I’m trying this about food. I want to have a mindset of fasting. My relationship with food is over. No more thinking about eating, or pouting about not being able to eat, or talk and talk and talk about how much I miss eating and how hard it is to not eat. I’m done. 0 is my friend.

But lest anyone freak out about this – I am not fostering anorexia. I am letting God feed me.

I will prepare healthy meals for my husband and son. I will plan and buy food for their benefit. And when my body is hungry, I will give it small amounts of healthy items just to make the hunger feelings go away. But I’m done with the love of food. It honestly, truly, has been an idol in my life. I have had secret affairs with it for years and years. The only way to put away sin is to turn my back. I am done with food.

I will eat what God allows me to eat. I will be thankful and enjoy whatever he permits. But I am done preparing anything for myself. And if I get antsy during the withdrawal period, I have God – the TRUE food – and plenty of water to drink!

Remain In Me

Today, it’s going to be about Remaining in Christ. My quiet time this morning was me asking God a bunch of “How?” questions. How do I do what he wants me to do? I am most comfortable when I have things under control. If I let go of control, chaos ensues. Or at least it will in my realm. So, I asked God how I was supposed to both let go of my control-freakiness AND stay responsible and accomplish the things that are mine to do.

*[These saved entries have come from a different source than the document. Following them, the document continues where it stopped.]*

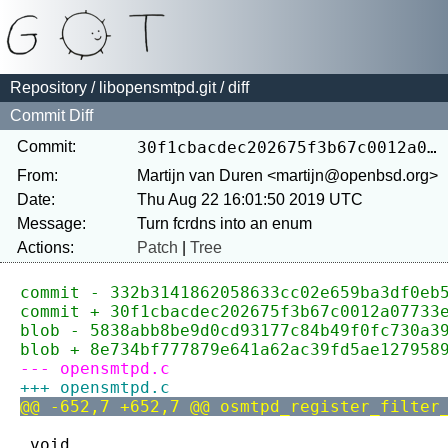
Repository
/
libopensmtpd.git
/ diff
Commit Diff
Commit:
30f1cbacdec202675f3b67c0012a07733e5420a0
From:
Martijn van Duren <martijn@openbsd.org>
Date:
Thu Aug 22 16:01:50 2019 UTC
Message:
Actions:
Patch
|
Tree
commit - 332b3141862058633cc02e659ba3df0eb
commit + 30f1cbacdec202675f3b67c0012a07733
blob - 5838abb8be9d0cd93177c84b49f0fc730a3
blob + 8e734bf777879e641a62ac39fd5ae127958
--- opensmtpd.c
+++ opensmtpd.c
@@ -652,7 +652,7 @@ osmtpd_register_filter
 void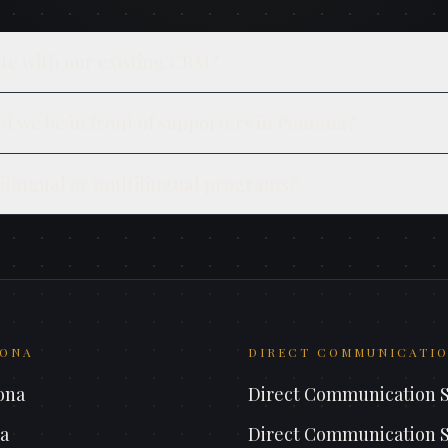
te with our existing CRM?
d we be in front of supporters in Pomona?
ilingual or multilingual programs?
ONA
DIRECT COMMUNICATIO
ona
Direct Communication 
a
Direct Communication 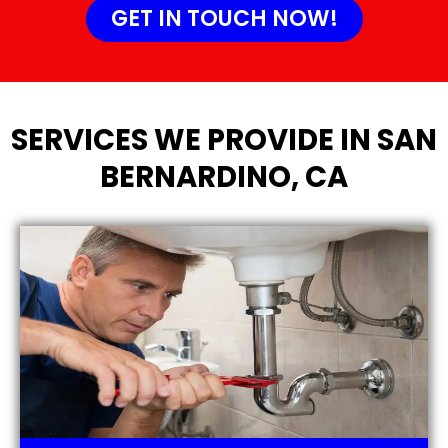
GET IN TOUCH NOW!
SERVICES WE PROVIDE IN SAN
BERNARDINO, CA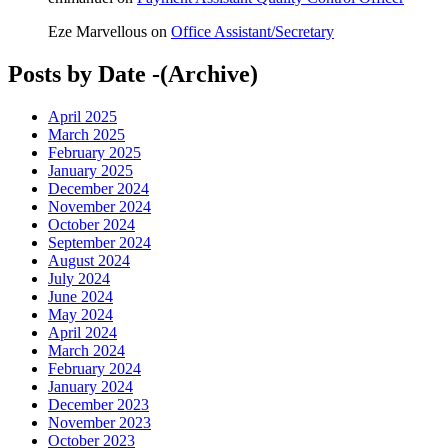
Eze Marvellous
on
Office Assistant/Secretary
Posts by Date -(Archive)
April 2025
March 2025
February 2025
January 2025
December 2024
November 2024
October 2024
September 2024
August 2024
July 2024
June 2024
May 2024
April 2024
March 2024
February 2024
January 2024
December 2023
November 2023
October 2023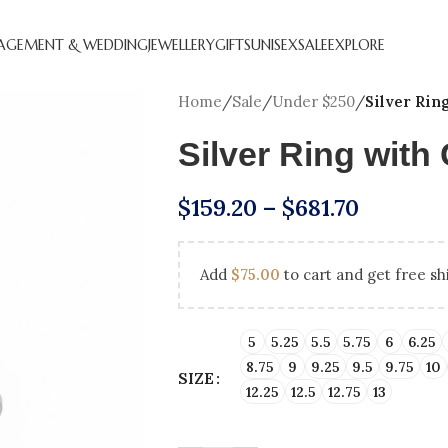
AGEMENT & WEDDING
JEWELLERY
GIFTS
UNISEX
SALE
EXPLORE
Home
/
Sale
/
Under $250
/
Silver Rin
Silver Ring wit
$
159.20
–
$
681.70
Add
$
75.00
to cart and get free sh
CREATED DIAMOND
NATURAL DIAMOND
ANNIVERSARY GIFTS
BEST SE
HOL
GEMENT RINGS
ENGAGEMENT RINGS
ENGAGEM
5
5.25
5.5
5.75
6
6.25
8.75
9
9.25
9.5
9.75
10
SIZE
DIAMOND FAVOURITES
UNDER $250
LAB CRE
GN YOUR
SHOP ALL
12.25
12.5
12.75
13
GEMENT RING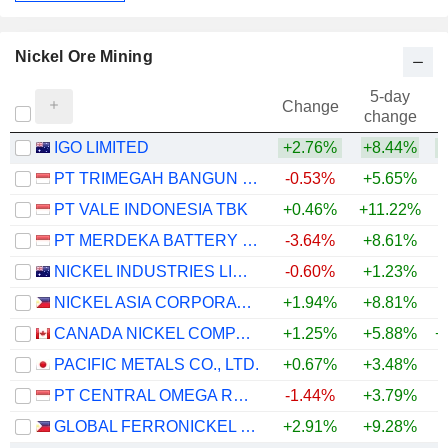
Nickel Ore Mining
5-day
Change
change
IGO LIMITED
+2.76%
+8.44%
+
PT TRIMEGAH BANGUN PERSADA TBK
-0.53%
+5.65%
PT VALE INDONESIA TBK
+0.46%
+11.22%
+
PT MERDEKA BATTERY MATERIALS TBK.
-3.64%
+8.61%
+
NICKEL INDUSTRIES LIMITED
-0.60%
+1.23%
+
NICKEL ASIA CORPORATION
+1.94%
+8.81%
+
CANADA NICKEL COMPANY INC.
+1.25%
+5.88%
+
PACIFIC METALS CO., LTD.
+0.67%
+3.48%
+
PT CENTRAL OMEGA RESOURCES TBK
-1.44%
+3.79%
GLOBAL FERRONICKEL HOLDINGS, INC.
+2.91%
+9.28%
+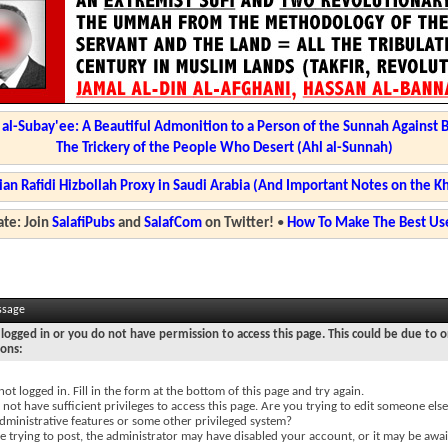
l-Subay'ee: A Beautiful Admonition to a Person of the Sunnah Against 
The Trickery of the People Who Desert (Ahl al-Sunnah)
ian Rafidi Hizbollah Proxy in Saudi Arabia (And Important Notes on the K
te: Join
SalafiPubs
and
SalafCom
on Twitter!
•
How To Make The Best Use
ssage
logged in or you do not have permission to access this page. This could be due to o
sons:
not logged in. Fill in the form at the bottom of this page and try again.
not have sufficient privileges to access this page. Are you trying to edit someone else
dministrative features or some other privileged system?
re trying to post, the administrator may have disabled your account, or it may be awai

The answer I got? “Remain in Me”

Tamera wrote this morning about words. This was another thing God was teaching me out of my reading this morning (Psalm 59:12, 16). My words are one way that sin makes its way into action. Speaking sinfully is sin. I know that it can start even earlier, but this is one way it sneaks in that I’m feeling particularly attuned to this morning.

I don’t think I can remain in Him AND say things that are sinful, negative, hurtful, condemning (including self-condemning) or defeatist. I like Tamera’s idea of a focusing bracelet. I’ve done that before. And have removed it when it stops being a reminder.

What do you want to prayerfully remember today?